A Massachusetts Institute of Technology-led consortium is finalizing pilot programs that are intended to serve as models for overcoming two major hurdles to implementing performance-based contracts for curative therapies in the United States. The goal is to test a series of financial engineering concepts the consortium calls “precision financing.”
One pilot seeks to make multiyear performance-based annuity contracts portable, so they can be handed off when patients who are receiving potentially curative therapies switch insurance companies.

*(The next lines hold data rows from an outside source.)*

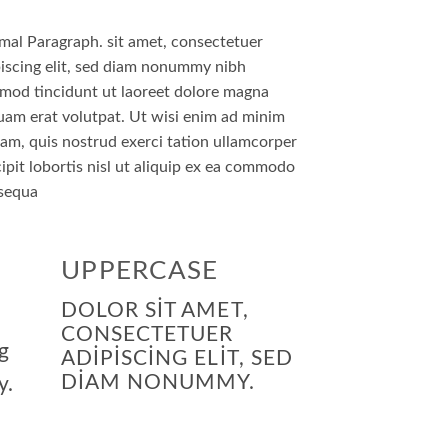
mal Paragraph. sit amet, consectetuer
iscing elit, sed diam nonummy nibh
smod tincidunt ut laoreet dolore magna
uam erat volutpat. Ut wisi enim ad minim
am, quis nostrud exerci tation ullamcorper
ipit lobortis nisl ut aliquip ex ea commodo
sequa
UPPERCASE
DOLOR SIT AMET,
CONSECTETUER
g
ADIPISCING ELIT, SED
DIAM NONUMMY.
y.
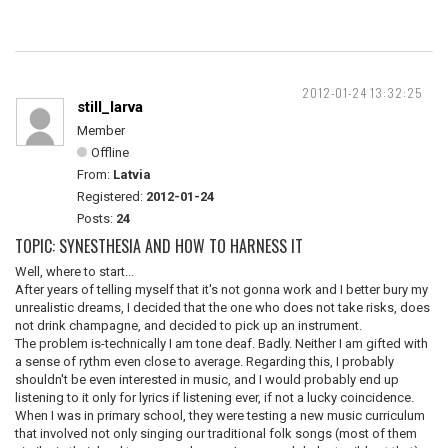
2012-01-24 13:32:25
still_larva
Member
Offline
From:
Latvia
Registered:
2012-01-24
Posts:
24
TOPIC: SYNESTHESIA AND HOW TO HARNESS IT
Well, where to start...
After years of telling myself that it's not gonna work and I better bury my
unrealistic dreams, I decided that the one who does not take risks, does
not drink champagne, and decided to pick up an instrument.
The problem is-technically I am tone deaf. Badly. Neither I am gifted with
a sense of rythm even close to average. Regarding this, I probably
shouldn't be even interested in music, and I would probably end up
listening to it only for lyrics if listening ever, if not a lucky coincidence.
When I was in primary school, they were testing a new music curriculum
that involved not only singing our traditional folk songs (most of them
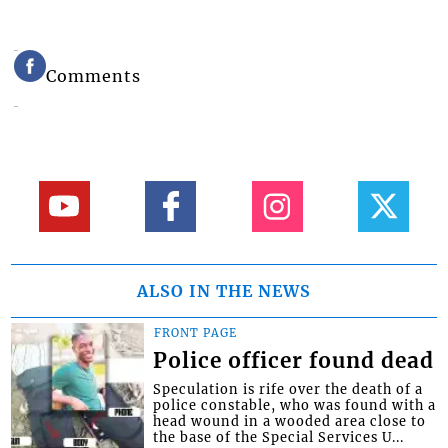
Comments
ALSO IN THE NEWS
FRONT PAGE
Police officer found dead
Speculation is rife over the death of a
police constable, who was found with a
head wound in a wooded area close to
the base of the Special Services U...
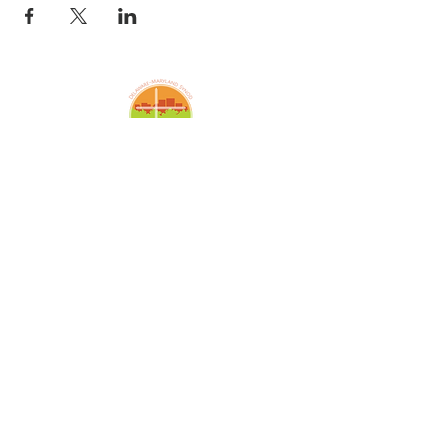
Amazing Grace Lutheran
Church
2424 McElderry St.
Baltimore, MD 21205
(410)276-5674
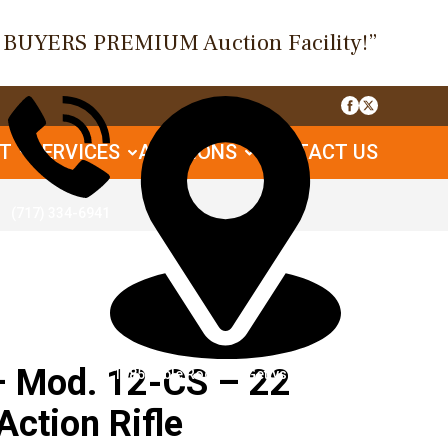
O BUYERS PREMIUM Auction Facility!”
UT
SERVICES
AUCTIONS
CONTACT US
(717) 334-6941
 Mod. 12-CS – 22
1085 Table Rock Rd, Gettysburg, PA
Action Rifle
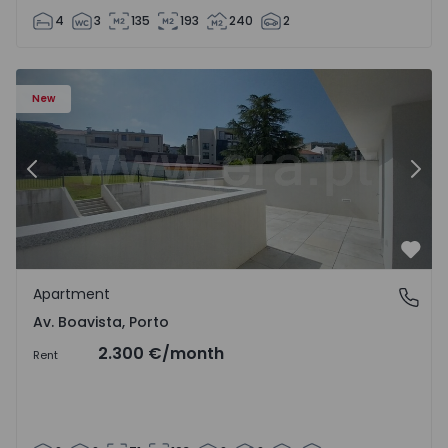
4
3
135
193
240
2
Apartment T2 Porto, Av. Boavista - 1575459 - 4
Ap
New
Previous
Nex
Favo
Apartment
Av. Boavista, Porto
Av. Boavista, Porto
2.300 €
/month
Rent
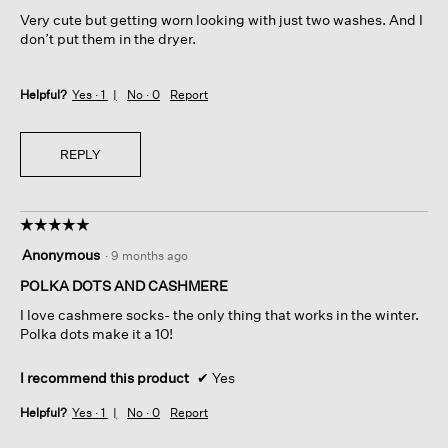
5
Very cute but getting worn looking with just two washes. And I
stars.
don’t put them in the dryer.
Helpful?
Yes ·
1
No ·
0
Report
REPLY
☆☆☆☆☆
☆☆☆☆☆
5
Anonymous
·
9 months ago
out
of
POLKA DOTS AND CASHMERE
5
I love cashmere socks- the only thing that works in the winter.
stars.
Polka dots make it a 10!
I recommend this product
✔
Yes
Helpful?
Yes ·
1
No ·
0
Report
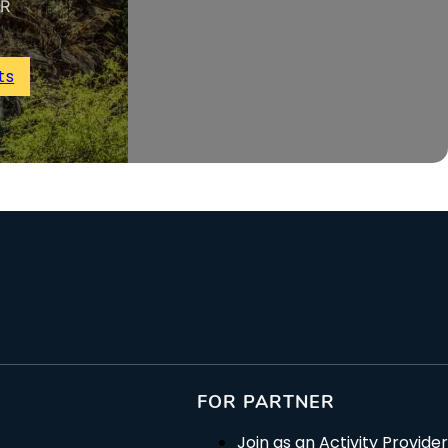
UR
ts
FOR PARTNER
Join as an Activity Provider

The other pilot attempts to make milestone-based contracts viable for state Medicaid programs, including finding workarounds for the Medicaid Best Price rule.
Both programs will be presented at the Paying for Cures conference in Washington, D.C. on February 12.
The pilots are being led by a project of MIT’s NEWDIGS (NEW Drug Development ParadIGmS) program dubbed FoCUS (Financing and Reimbursement of Cures in the U.S.), which includes biopharma manufacturers, payers, providers and patient advocates.
FoCUS does not consider or attempt to assess how drug prices are set, but assumes that curative therapies will be so costly that creative financing options will be required to pay for them.
“Value is a function of durability,”
Mark Trusheim, strategic director at NEWDIGS, describes FoCUS as a “collaborative stealth project that has been going on for two years that is moving these concepts into action. Not just talking academically but moving into real pilots and demonstrating what can be done.”
The group conducted a pipeline analysis that suggests about half a million patients will have been treated in the U.S. with 40 to 60 approved curative therapies by 2030 (see “Cures in the Pipeline”).